From: Lee Schermerhorn <Lee.Schermerhorn@hp.com>
To: Christoph Lameter <clameter@sgi.com>
Cc: "Paul E. McKenney" <paulmck@us.ibm.com>,
linux-mm@kvack.org, akpm@linux-foundation.org, nacc@us.ibm.com,
ak@suse.de
Subject: Re: [PATCH/RFC 0/11] Shared Policy Overview
Date: Wed, 27 Jun 2007 19:36:47 -0400 [thread overview]
Message-ID: <1182987407.7199.61.camel@localhost> (raw)
In-Reply-To: <Pine.LNX.4.64.0706271427400.31227@schroedinger.engr.sgi.com>
On Wed, 2007-06-27 at 14:37 -0700, Christoph Lameter wrote:
> On Wed, 27 Jun 2007, Lee Schermerhorn wrote:
>
> > Well, I DO need to ask Dr. RCU [Paul McK.] to take a look at the patch,
> > but this is how I understand RCU to work...
>
> RCU is not in doubt here.
>
> > > Just by looking at the description: It
> > > cannot work. Any allocator use of a memory policy must use rcu locks
> > > otherwise the memory policy can vanish from under us while allocating a
> > > page.
> >
> > The only place we need to worry about is "get_file_policy()", and--that
> > is the only place one can attempt to lookup a shared policy w/o holding
> > the [user virtual] address space locked [mmap_sem] which pins the shared
> > mapping of the file, so the i_mmap_writable count can't go to zero, so
> > we can't attempt to free the policy. And even then, it's only an issue
> > for file descriptor accessed page cache allocs. Lookups called from the
> > fault path do have the user vas locked during the fault, so the policy
> > can't go away. But, because __page_cache_alloc() calls
> > get_file_policy() to lookup the policy at the faulting page offset, it
> > uses RCU on the read side, anyway. I should probably write up the
> > entire locking picture for this, huh?
>
> The zonelist from MPOL_BIND is passed to __alloc_pages. As a result the
> RCU lock must be held over the call into the page allocator with reclaim
> etc etc. Note that the zonelist is part of the policy structure.
OK, I see your issue now.
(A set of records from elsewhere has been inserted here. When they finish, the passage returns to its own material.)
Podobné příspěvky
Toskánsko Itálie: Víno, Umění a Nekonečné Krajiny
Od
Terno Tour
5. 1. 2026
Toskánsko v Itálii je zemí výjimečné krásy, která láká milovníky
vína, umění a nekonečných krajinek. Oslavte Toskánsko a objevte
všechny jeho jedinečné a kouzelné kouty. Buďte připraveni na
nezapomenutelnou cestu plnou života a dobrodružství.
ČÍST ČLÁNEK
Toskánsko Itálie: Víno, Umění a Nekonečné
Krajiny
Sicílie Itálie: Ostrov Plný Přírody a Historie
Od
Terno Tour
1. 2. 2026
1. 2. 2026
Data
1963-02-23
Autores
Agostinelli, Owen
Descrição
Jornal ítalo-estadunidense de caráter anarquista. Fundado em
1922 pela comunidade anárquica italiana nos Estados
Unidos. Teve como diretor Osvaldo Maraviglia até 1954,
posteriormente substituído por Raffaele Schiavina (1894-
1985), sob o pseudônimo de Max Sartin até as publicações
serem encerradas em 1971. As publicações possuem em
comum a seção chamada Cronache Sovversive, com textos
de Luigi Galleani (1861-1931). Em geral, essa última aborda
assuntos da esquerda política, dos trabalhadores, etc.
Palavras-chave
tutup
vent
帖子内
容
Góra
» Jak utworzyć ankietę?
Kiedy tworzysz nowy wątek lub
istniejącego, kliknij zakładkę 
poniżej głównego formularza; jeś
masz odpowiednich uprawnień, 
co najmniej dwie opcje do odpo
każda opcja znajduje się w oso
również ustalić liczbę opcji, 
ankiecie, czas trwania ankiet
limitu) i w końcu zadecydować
Policies that are looked up in a shared
policy are automatically reference counted on lookup. But, as I've seen
discussed in the other policy reference counting thread, I'm not
decrementing the count. I think this will be easy to add into my
factored "alloc_page_pol"--the mpol_free(), that is. However, it will
require that we actually take a reference on all the other policies when
we acquire them for allocation, so that we can free the reference when
the allocation completes. Something you'd like to avoid, but I don't
see how we can for non-atomic allocations. Might be able to special
case the system default policy and not reference count that, as it can
never go away--for now, anyway...
>
> > > If we can make this work then RCU should be used for all policies so that
> > > we can get rid of the requirement that policies can only be modified from
> > > the task context that created it.
> >
> > Yean, I think that's possible...
>
> Great if you can me that work.
I was only considering the replacement of the pointer. The indefinite
sleep in the allocation is a killer, tho'.
>
> I just looked at the shmem implementation. Without RCU you must increment
> a refcount in the policy structure. That is done on every
> single allocation. Which will create yet another bouncing cacheline if you
> do concurrent allocations from the same shmem segment. Performance did not
> seem to have been such a concern for shmem policies since this was a one
> off. Again this is a hack that you are trying to generalize. There is
> trouble all over the place if you do that.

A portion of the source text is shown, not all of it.